The learning procedure is
The parameters of the first neural network and the second neural network are adjusted so that the index value is high, using either AUC, approximate AUC, negative cross-entropy error, or log likelihood as the index value. The learning method according to any one of claims 1 to 4, characterized in that the learning method comprises learning the parameters of.
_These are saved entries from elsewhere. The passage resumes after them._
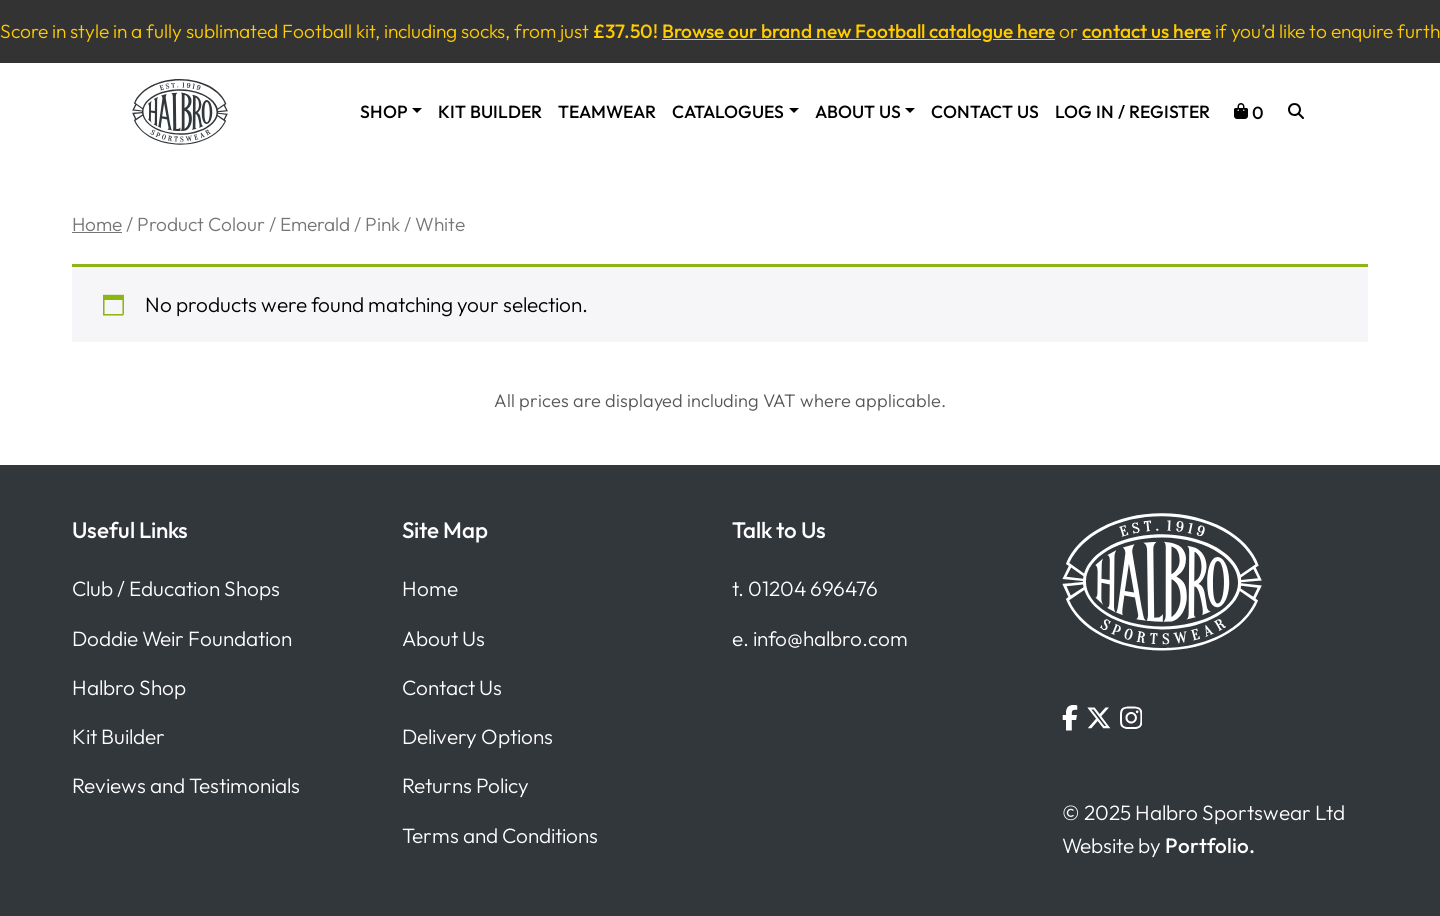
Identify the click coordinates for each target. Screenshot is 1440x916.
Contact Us (985, 112)
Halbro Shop (129, 687)
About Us (858, 112)
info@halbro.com (830, 638)
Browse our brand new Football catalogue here (858, 31)
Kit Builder (490, 112)
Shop (384, 112)
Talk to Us (779, 530)
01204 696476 (813, 588)
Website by (1158, 845)
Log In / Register (1132, 112)
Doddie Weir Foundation (182, 638)
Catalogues (728, 112)
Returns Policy (465, 785)
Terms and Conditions (500, 835)
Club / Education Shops (176, 588)
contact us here (1146, 31)
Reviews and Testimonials (186, 785)
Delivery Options (477, 736)
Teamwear (607, 112)
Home (97, 224)
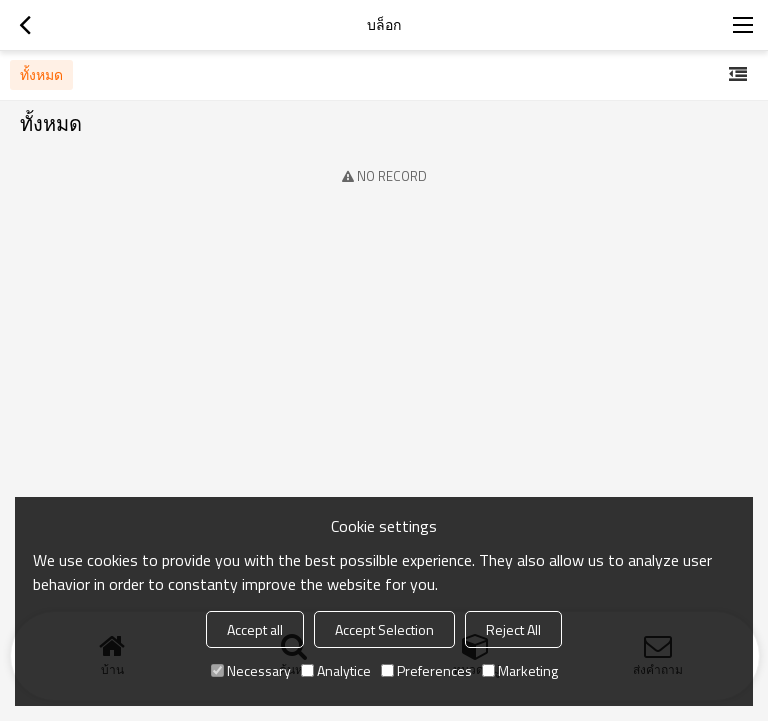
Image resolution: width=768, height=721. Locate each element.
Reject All (513, 629)
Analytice (336, 670)
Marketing (520, 670)
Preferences (426, 670)
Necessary (251, 670)
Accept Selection (384, 629)
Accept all (255, 629)
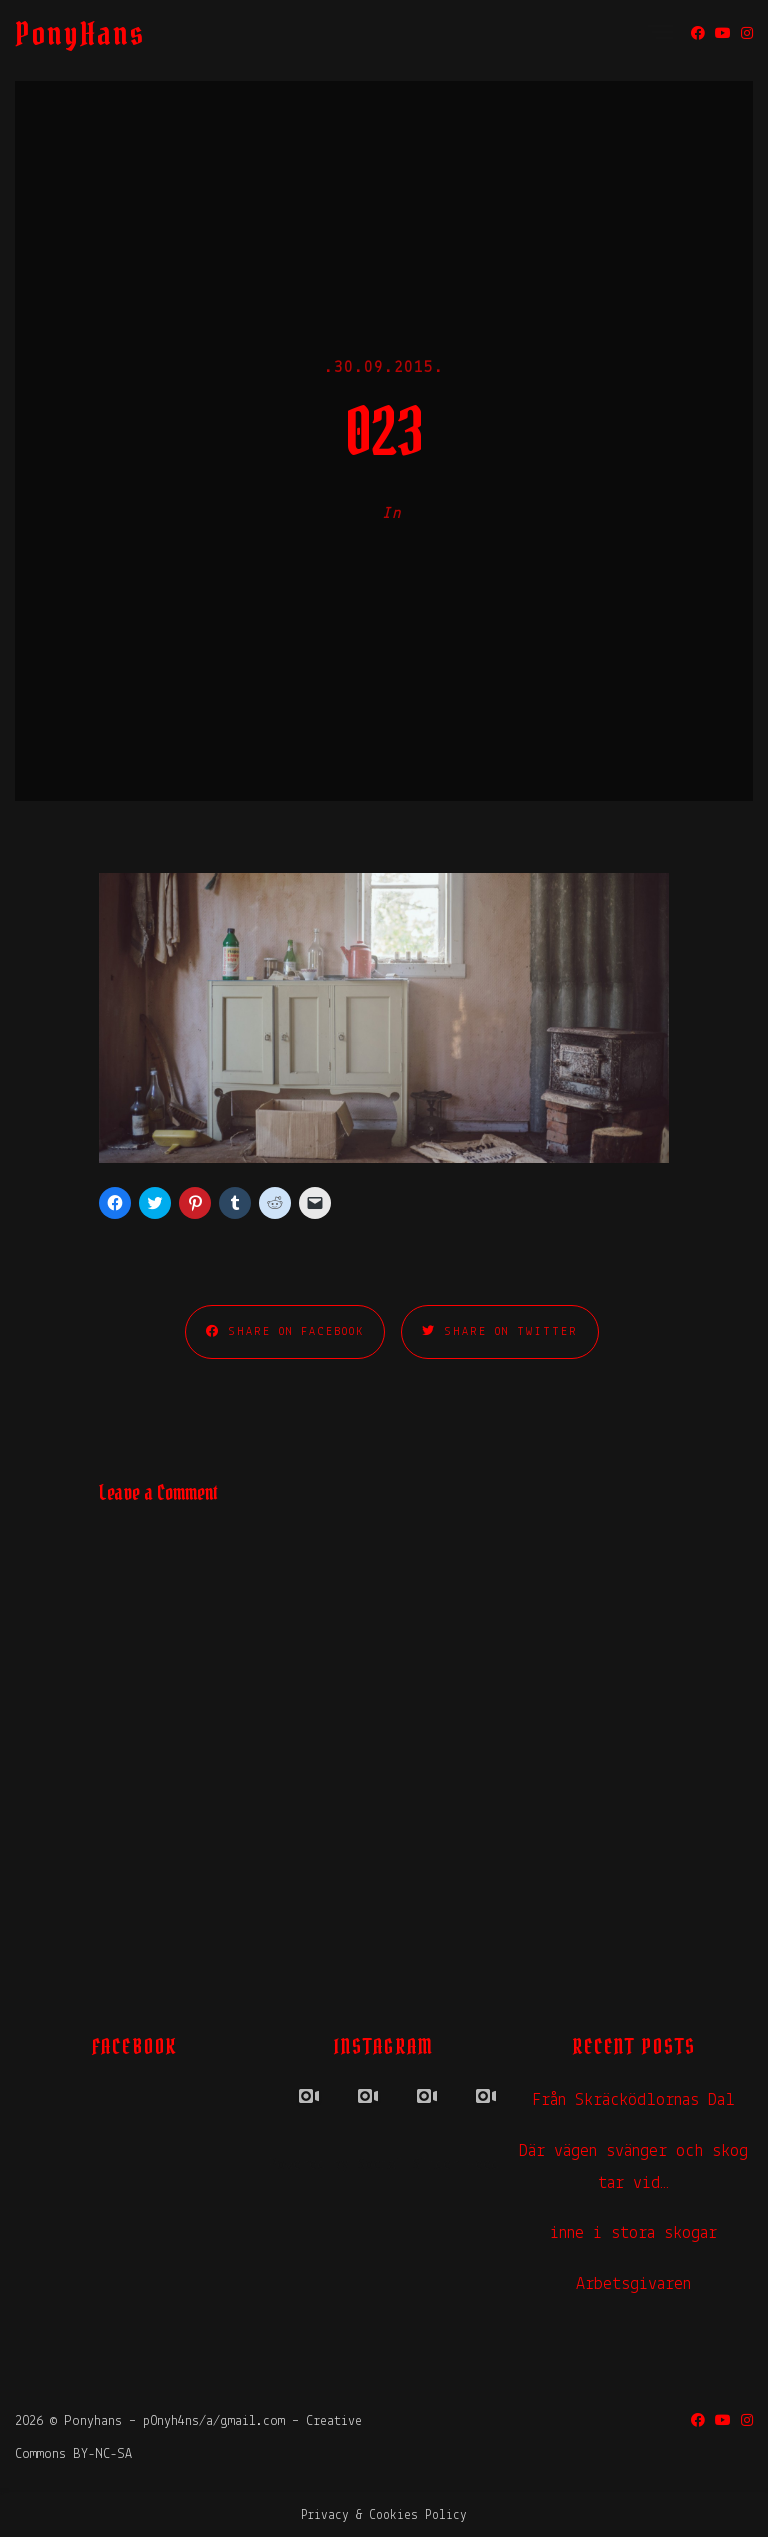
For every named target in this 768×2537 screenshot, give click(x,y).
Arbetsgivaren (633, 2284)
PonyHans (80, 33)
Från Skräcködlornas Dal (633, 2100)
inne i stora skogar (633, 2233)
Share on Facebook (285, 1331)
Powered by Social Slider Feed (384, 2165)
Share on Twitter (500, 1331)
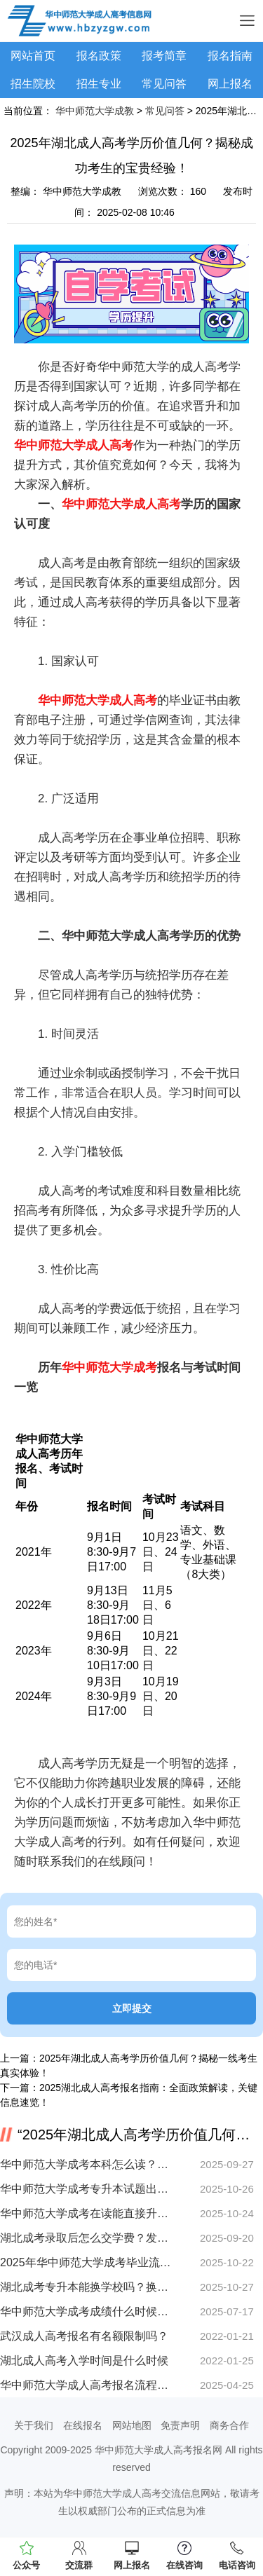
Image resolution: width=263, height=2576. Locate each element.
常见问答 (164, 84)
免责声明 (180, 2425)
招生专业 (98, 84)
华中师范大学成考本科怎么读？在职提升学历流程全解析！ (86, 2164)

Let {1,...,T} be a task set, and _Dt be a dataset consisting of data that includes at least a feature vector representing the characteristics of an example of task t∈{1,...,T}, an input section for inputting a dataset set D={D ₁ ,..., D _T };
Sample a task t from the task set {1,...,T}, and remove a first subset from the data set D _t of the task t and the first subset from the data set D _t . a sampling unit that samples a second subset from the set;
a generation unit that generates a task vector representing a property of the task t corresponding to the first subset using a first neural network;
a conversion unit that uses the task vector to nonlinearly transform a feature vector included in data forming the second subset using a second neural network;
a score calculation unit that calculates a score representing the degree of abnormality of the feature vector using the non-linearly transformed feature vector and a preset center vector;
a learning unit that uses the score to learn parameters of the first neural network and parameters of the second neural network so that an index value representing generalization performance of anomaly detection becomes high;
A learning device characterized by having.

A program that causes a computer to execute the learning method according to any one of claims 1 to 5.